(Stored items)
= Beginning of Section =
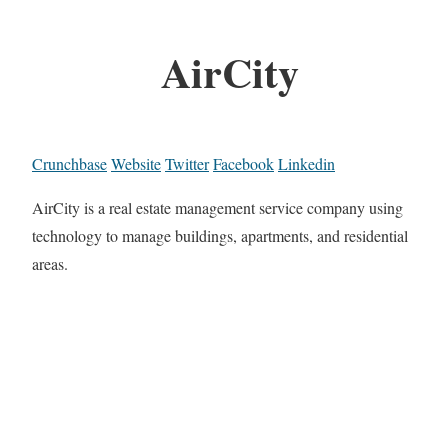
AirCity
Crunchbase
Website
Twitter
Facebook
Linkedin
AirCity is a real estate management service company using
technology to manage buildings, apartments, and residential
areas.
= End of Section =
_About this task_. Only the text is to be copied: please reproduce the records exactly and drop the pictures.

_Output_.
AirCity
Crunchbase
Website
Twitter
Facebook
Linkedin
AirCity is a real estate management service company using
technology to manage buildings, apartments, and residential
areas.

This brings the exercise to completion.